● TO DO: Would you output, exactly as written, the line with "hydratant pour optimiser" and all lines after it to the end of the data below, and no others?

::: DATA TO USE :::

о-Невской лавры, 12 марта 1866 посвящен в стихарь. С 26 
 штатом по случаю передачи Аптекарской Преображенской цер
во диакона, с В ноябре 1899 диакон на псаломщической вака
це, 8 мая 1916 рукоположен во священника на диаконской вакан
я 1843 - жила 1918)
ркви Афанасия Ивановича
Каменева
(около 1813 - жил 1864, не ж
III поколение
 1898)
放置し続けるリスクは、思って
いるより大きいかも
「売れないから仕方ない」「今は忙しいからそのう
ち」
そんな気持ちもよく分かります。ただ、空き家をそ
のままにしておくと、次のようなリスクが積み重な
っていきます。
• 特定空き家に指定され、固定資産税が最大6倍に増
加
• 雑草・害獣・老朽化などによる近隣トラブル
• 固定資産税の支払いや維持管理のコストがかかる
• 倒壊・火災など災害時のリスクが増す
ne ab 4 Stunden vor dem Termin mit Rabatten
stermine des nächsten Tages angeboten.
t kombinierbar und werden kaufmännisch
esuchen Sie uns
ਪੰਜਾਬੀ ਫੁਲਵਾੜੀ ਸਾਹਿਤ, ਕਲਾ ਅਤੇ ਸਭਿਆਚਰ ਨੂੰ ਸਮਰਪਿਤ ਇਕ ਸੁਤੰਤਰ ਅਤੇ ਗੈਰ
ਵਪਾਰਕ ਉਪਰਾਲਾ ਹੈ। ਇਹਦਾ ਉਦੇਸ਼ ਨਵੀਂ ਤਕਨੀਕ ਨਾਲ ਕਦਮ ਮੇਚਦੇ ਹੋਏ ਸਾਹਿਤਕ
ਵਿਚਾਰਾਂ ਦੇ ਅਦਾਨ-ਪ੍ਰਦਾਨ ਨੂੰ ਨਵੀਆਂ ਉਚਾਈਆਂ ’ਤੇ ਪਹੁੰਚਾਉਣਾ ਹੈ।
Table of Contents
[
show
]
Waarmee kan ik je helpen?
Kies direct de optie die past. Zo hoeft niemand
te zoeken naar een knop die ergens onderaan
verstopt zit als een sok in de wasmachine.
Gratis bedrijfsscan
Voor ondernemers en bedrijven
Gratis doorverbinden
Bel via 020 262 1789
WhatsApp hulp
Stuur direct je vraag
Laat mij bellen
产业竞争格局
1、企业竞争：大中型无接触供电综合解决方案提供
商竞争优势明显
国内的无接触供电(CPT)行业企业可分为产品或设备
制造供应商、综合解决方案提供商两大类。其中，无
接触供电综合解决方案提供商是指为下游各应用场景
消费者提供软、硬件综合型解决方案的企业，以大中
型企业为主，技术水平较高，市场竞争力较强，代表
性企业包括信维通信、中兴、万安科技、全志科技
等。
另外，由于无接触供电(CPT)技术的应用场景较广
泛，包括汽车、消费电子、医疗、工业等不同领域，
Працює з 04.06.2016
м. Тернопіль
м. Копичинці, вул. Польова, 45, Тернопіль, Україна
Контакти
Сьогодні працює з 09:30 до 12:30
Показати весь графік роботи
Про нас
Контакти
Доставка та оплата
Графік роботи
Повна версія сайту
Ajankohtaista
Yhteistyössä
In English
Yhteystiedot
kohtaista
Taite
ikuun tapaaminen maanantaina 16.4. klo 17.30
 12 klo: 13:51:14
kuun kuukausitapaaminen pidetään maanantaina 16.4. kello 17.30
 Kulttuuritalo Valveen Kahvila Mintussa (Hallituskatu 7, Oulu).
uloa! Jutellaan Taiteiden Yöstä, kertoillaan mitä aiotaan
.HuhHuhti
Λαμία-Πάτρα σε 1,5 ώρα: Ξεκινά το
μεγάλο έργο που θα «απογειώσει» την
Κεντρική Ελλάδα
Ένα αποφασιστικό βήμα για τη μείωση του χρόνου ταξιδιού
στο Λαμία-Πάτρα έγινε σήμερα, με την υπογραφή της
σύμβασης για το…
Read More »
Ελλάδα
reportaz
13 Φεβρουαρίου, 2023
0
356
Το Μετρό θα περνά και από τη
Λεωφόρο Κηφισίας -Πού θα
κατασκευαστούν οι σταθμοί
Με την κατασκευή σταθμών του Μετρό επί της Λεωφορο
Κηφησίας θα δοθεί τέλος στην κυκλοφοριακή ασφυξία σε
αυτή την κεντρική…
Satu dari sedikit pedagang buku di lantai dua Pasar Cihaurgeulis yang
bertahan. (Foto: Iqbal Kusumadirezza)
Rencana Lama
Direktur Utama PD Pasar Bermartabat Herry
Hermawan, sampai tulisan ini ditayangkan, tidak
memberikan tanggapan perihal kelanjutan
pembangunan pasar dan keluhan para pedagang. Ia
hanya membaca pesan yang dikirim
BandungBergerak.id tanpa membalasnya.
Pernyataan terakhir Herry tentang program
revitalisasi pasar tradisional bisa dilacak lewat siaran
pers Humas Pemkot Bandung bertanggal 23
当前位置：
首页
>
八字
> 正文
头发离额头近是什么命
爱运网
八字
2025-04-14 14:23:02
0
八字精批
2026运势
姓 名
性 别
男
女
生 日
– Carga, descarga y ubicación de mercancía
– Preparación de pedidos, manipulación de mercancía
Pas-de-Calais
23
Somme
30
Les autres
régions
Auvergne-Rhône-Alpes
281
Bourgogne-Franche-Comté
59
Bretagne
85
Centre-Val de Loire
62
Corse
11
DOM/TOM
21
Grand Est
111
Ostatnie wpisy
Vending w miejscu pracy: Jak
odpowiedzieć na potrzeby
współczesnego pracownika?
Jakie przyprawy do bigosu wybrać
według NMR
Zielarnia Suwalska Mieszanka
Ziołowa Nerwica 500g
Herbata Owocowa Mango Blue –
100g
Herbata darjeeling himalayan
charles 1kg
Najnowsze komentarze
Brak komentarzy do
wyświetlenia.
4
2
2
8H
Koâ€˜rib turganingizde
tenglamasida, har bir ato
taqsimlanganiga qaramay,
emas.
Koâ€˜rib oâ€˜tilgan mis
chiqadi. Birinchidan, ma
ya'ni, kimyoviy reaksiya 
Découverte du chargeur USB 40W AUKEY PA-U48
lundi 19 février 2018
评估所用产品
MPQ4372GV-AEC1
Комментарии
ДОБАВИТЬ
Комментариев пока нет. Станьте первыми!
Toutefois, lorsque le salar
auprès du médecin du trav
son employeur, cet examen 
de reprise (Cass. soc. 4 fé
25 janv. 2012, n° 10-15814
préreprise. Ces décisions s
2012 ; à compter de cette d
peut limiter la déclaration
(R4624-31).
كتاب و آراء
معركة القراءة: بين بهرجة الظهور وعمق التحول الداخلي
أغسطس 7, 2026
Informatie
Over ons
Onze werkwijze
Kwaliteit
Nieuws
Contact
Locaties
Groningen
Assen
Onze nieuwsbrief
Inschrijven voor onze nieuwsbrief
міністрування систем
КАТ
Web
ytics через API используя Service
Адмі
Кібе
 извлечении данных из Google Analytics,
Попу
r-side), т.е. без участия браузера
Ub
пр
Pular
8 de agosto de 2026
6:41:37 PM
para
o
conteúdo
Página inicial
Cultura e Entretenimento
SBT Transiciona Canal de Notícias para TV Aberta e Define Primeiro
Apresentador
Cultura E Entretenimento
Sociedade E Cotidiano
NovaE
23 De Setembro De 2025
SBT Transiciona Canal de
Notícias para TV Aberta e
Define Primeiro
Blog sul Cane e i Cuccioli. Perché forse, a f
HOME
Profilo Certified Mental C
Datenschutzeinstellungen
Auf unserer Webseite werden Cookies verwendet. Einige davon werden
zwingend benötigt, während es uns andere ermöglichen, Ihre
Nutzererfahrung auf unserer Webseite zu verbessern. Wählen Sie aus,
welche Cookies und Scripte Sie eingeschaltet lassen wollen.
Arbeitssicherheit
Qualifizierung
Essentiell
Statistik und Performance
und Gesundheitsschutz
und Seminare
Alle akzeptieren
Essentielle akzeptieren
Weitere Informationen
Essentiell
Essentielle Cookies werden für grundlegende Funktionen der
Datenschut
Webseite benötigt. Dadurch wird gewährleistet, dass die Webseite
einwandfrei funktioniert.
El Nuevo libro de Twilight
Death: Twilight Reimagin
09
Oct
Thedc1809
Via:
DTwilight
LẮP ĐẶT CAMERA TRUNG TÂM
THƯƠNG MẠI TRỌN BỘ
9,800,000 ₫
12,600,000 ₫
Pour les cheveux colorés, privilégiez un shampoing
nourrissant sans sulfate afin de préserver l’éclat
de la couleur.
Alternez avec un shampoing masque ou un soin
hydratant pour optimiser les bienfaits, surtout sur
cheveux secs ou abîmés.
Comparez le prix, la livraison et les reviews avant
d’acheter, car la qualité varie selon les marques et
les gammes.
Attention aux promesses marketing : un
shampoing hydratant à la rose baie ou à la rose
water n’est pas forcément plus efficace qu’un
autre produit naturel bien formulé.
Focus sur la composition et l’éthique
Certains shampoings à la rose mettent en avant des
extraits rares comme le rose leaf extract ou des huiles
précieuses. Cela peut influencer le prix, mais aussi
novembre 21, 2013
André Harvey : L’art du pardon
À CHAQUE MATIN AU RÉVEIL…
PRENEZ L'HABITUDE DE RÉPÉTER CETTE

:::

● REPLY:
hydratant pour optimiser les bienfaits, surtout sur
cheveux secs ou abîmés.
Comparez le prix, la livraison et les reviews avant
d’acheter, car la qualité varie selon les marques et
les gammes.
Attention aux promesses marketing : un
shampoing hydratant à la rose baie ou à la rose
water n’est pas forcément plus efficace qu’un
autre produit naturel bien formulé.
Focus sur la composition et l’éthique
Certains shampoings à la rose mettent en avant des
extraits rares comme le rose leaf extract ou des huiles
précieuses. Cela peut influencer le prix, mais aussi
novembre 21, 2013
André Harvey : L’art du pardon
À CHAQUE MATIN AU RÉVEIL…
PRENEZ L'HABITUDE DE RÉPÉTER CETTE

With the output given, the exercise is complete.